*YOUR ASSIGNMENT*
Your answer must be an exact copy of the records below, minus the pictures.

^^^^

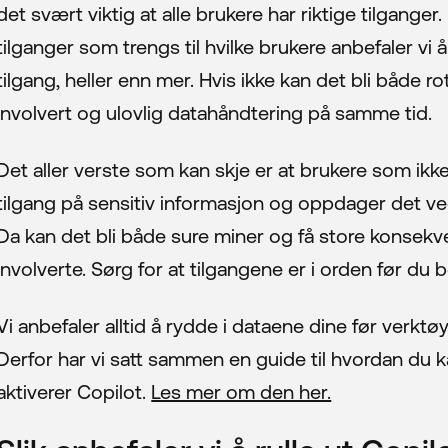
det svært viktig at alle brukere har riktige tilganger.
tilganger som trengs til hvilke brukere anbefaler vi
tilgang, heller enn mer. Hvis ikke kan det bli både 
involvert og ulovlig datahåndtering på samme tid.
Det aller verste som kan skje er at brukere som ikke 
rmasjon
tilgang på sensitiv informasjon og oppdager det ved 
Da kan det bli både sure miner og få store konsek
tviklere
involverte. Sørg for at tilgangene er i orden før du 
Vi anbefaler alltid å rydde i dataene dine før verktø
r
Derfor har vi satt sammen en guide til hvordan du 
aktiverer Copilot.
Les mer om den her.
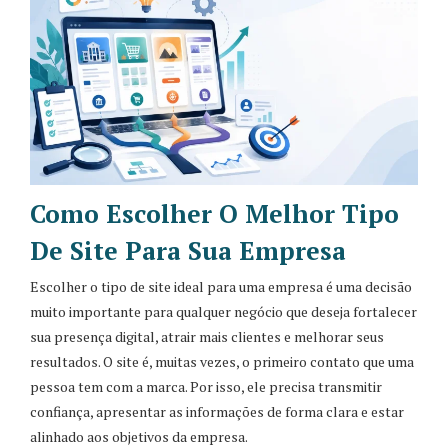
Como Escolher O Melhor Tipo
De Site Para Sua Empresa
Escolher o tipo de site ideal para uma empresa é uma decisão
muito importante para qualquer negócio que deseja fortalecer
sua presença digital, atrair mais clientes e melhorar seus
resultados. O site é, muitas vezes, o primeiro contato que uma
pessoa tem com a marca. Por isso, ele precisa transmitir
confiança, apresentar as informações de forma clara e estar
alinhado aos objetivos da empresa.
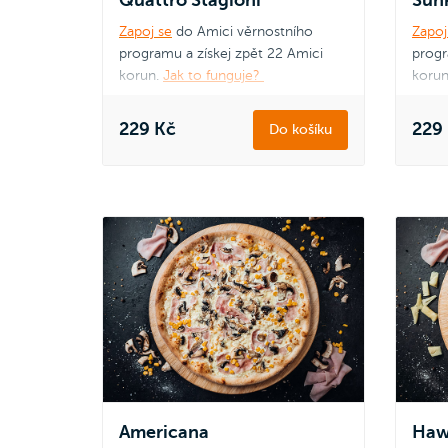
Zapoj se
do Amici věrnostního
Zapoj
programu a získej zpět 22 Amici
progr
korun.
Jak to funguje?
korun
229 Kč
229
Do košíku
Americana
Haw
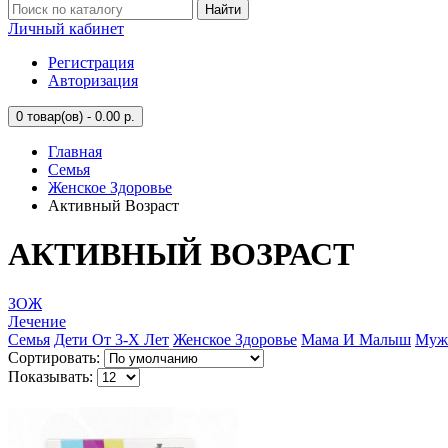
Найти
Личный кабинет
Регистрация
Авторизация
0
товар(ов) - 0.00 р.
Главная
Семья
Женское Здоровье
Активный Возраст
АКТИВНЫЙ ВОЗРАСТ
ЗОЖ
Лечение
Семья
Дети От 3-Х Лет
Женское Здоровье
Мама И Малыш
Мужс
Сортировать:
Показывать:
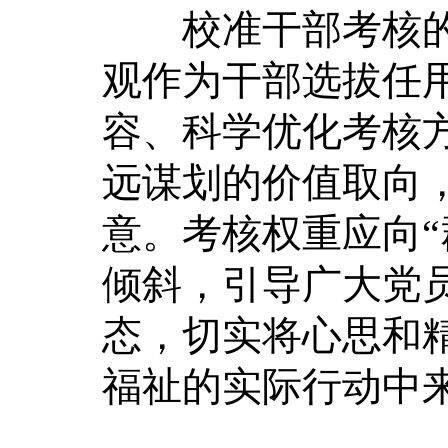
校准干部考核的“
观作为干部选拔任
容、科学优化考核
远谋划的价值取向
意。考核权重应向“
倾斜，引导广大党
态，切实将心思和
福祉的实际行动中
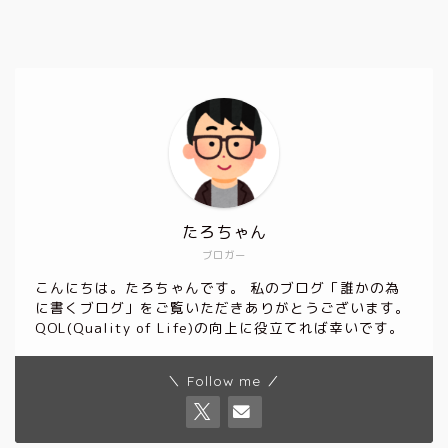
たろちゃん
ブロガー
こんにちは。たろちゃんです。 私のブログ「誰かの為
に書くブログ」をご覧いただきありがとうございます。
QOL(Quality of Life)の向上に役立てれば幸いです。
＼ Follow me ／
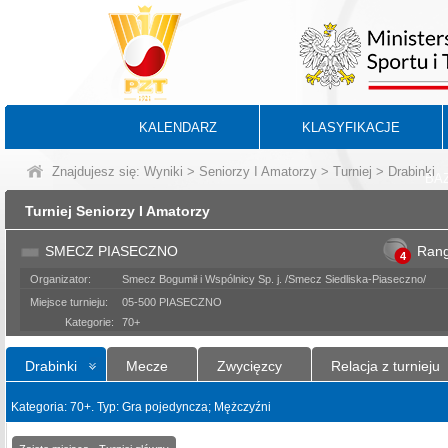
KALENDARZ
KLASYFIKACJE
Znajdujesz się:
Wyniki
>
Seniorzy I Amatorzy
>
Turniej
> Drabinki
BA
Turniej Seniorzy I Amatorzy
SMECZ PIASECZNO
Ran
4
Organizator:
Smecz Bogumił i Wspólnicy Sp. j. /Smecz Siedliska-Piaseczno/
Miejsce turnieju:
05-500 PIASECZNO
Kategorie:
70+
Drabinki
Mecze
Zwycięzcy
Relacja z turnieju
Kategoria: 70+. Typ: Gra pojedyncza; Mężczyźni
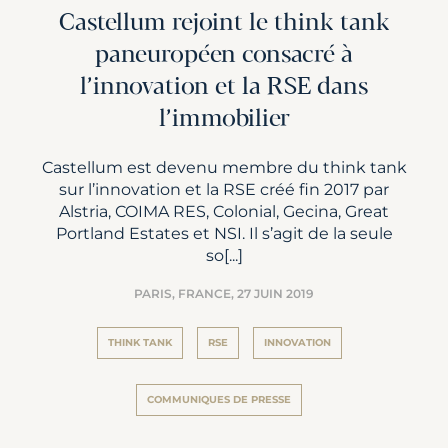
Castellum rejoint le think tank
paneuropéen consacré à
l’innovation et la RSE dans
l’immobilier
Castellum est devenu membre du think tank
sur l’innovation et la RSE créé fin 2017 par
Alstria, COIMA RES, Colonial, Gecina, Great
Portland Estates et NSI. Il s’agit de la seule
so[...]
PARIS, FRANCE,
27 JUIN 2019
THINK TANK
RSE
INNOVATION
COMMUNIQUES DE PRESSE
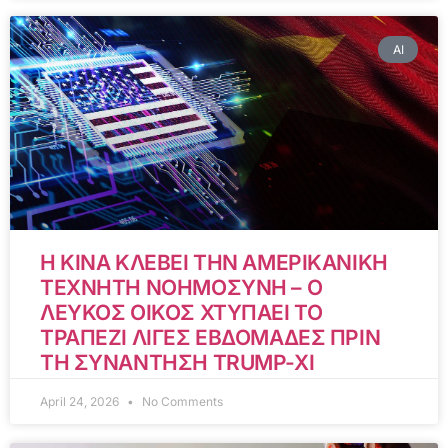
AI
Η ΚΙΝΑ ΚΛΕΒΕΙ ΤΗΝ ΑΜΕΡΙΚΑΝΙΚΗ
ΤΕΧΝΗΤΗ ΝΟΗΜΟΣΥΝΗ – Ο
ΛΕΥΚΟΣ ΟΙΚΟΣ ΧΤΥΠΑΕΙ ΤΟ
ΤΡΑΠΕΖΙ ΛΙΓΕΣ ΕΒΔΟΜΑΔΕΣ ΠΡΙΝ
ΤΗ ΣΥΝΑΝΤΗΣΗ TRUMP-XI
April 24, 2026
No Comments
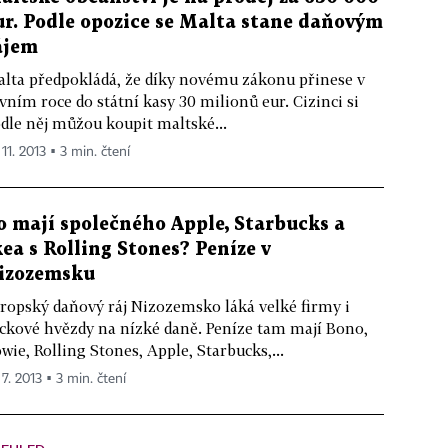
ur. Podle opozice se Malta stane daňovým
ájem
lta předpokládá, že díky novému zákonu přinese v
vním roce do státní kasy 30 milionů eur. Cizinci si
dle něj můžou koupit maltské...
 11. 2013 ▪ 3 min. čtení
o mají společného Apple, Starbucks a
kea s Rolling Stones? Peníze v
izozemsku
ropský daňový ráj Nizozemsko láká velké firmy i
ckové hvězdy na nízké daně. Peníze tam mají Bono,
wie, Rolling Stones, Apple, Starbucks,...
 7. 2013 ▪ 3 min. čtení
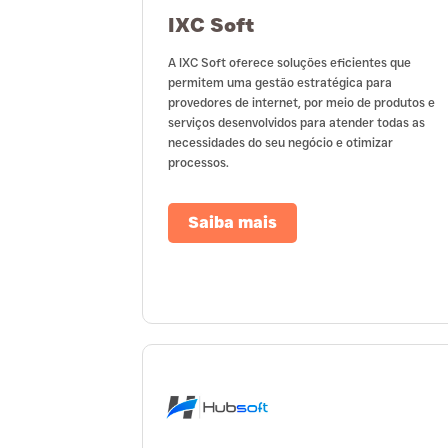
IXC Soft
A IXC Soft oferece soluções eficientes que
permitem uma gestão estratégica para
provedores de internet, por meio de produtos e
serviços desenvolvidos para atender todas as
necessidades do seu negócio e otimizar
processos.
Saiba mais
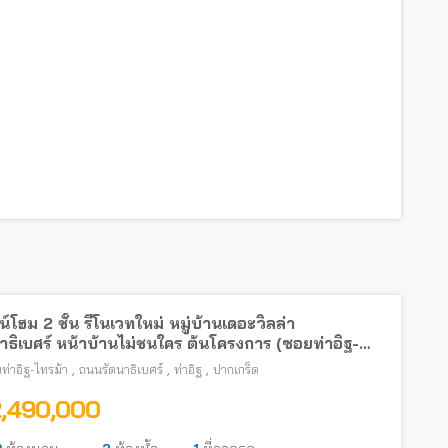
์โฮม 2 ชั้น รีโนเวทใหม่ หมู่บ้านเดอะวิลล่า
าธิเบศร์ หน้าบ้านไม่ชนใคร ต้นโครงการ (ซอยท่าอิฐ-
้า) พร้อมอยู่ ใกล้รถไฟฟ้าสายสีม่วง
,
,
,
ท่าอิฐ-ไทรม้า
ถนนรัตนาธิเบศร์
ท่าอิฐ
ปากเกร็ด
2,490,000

^^^^

*EXERCISE OUTPUT*
det svært viktig at alle brukere har riktige tilganger.
tilganger som trengs til hvilke brukere anbefaler vi
tilgang, heller enn mer. Hvis ikke kan det bli både 
involvert og ulovlig datahåndtering på samme tid.
Det aller verste som kan skje er at brukere som ikke 
rmasjon
tilgang på sensitiv informasjon og oppdager det ved 
Da kan det bli både sure miner og få store konsek
tviklere
involverte. Sørg for at tilgangene er i orden før du 
Vi anbefaler alltid å rydde i dataene dine før verktø
r
Derfor har vi satt sammen en guide til hvordan du 
aktiverer Copilot.
Les mer om den her.
Como Escolher O Melhor Tipo
De Site Para Sua Empresa
Escolher o tipo de site ideal para uma empresa é uma decisão
muito importante para qualquer negócio que deseja fortalecer
sua presença digital, atrair mais clientes e melhorar seus
resultados. O site é, muitas vezes, o primeiro contato que uma
pessoa tem com a marca. Por isso, ele precisa transmitir
confiança, apresentar as informações de forma clara e estar
alinhado aos objetivos da empresa.
Zapoj se
do Amici věrnostního
Zapoj
programu a získej zpět 22 Amici
progr
korun.
Jak to funguje?
korun
229 Kč
229
Do košíku
Americana
Haw
Найти
Личный кабинет
Регистрация
Авторизация
0
товар(ов) - 0.00 р.
Главная
Семья
Женское Здоровье
Активный Возраст
АКТИВНЫЙ ВОЗРАСТ
ЗОЖ
Лечение
Семья
Дети От 3-Х Лет
Женское Здоровье
Мама И Малыш
Мужс
Сортировать:
Показывать:
校准干部考核的“
观作为干部选拔任
容、科学优化考核
远谋划的价值取向
意。考核权重应向“
倾斜，引导广大党
态，切实将心思和
福祉的实际行动中
たろちゃん
ブロガー
こんにちは。たろちゃんです。 私のブログ「誰かの為
に書くブログ」をご覧いただきありがとうございます。
QOL(Quality of Life)の向上に役立てれば幸いです。
＼ Follow me ／
KALENDARZ
KLASYFIKACJE
Znajdujesz się:
Wyniki
>
Seniorzy I Amatorzy
>
Turniej
> Drabinki
BA
Turniej Seniorzy I Amatorzy
SMECZ PIASECZNO
Ran
4
Organizator:
Smecz Bogumił i Wspólnicy Sp. j. /Smecz Siedliska-Piaseczno/
Miejsce turnieju:
05-500 PIASECZNO
Kategorie:
70+
Drabinki
Mecze
Zwycięzcy
Relacja z turnieju
Kategoria: 70+. Typ: Gra pojedyncza; Mężczyźni
Castellum rejoint le think tank
paneuropéen consacré à
l’innovation et la RSE dans
l’immobilier
Castellum est devenu membre du think tank
sur l’innovation et la RSE créé fin 2017 par
Alstria, COIMA RES, Colonial, Gecina, Great
Portland Estates et NSI. Il s’agit de la seule
so[...]
PARIS, FRANCE,
27 JUIN 2019
THINK TANK
RSE
INNOVATION
COMMUNIQUES DE PRESSE
AI
Η ΚΙΝΑ ΚΛΕΒΕΙ ΤΗΝ ΑΜΕΡΙΚΑΝΙΚΗ
ΤΕΧΝΗΤΗ ΝΟΗΜΟΣΥΝΗ – Ο
ΛΕΥΚΟΣ ΟΙΚΟΣ ΧΤΥΠΑΕΙ ΤΟ
ΤΡΑΠΕΖΙ ΛΙΓΕΣ ΕΒΔΟΜΑΔΕΣ ΠΡΙΝ
ΤΗ ΣΥΝΑΝΤΗΣΗ TRUMP-XI
April 24, 2026
No Comments
ur. Podle opozice se Malta stane daňovým
ájem
lta předpokládá, že díky novému zákonu přinese v
vním roce do státní kasy 30 milionů eur. Cizinci si
dle něj můžou koupit maltské...
 11. 2013 ▪ 3 min. čtení
o mají společného Apple, Starbucks a
kea s Rolling Stones? Peníze v
izozemsku
ropský daňový ráj Nizozemsko láká velké firmy i
ckové hvězdy na nízké daně. Peníze tam mají Bono,
wie, Rolling Stones, Apple, Starbucks,...
 7. 2013 ▪ 3 min. čtení
IXC Soft
A IXC Soft oferece soluções eficientes que
permitem uma gestão estratégica para
provedores de internet, por meio de produtos e
serviços desenvolvidos para atender todas as
necessidades do seu negócio e otimizar
processos.
Saiba mais
์โฮม 2 ชั้น รีโนเวทใหม่ หมู่บ้านเดอะวิลล่า
าธิเบศร์ หน้าบ้านไม่ชนใคร ต้นโครงการ (ซอยท่าอิฐ-
้า) พร้อมอยู่ ใกล้รถไฟฟ้าสายสีม่วง
,
,
,
ท่าอิฐ-ไทรม้า
ถนนรัตนาธิเบศร์
ท่าอิฐ
ปากเกร็ด
2,490,000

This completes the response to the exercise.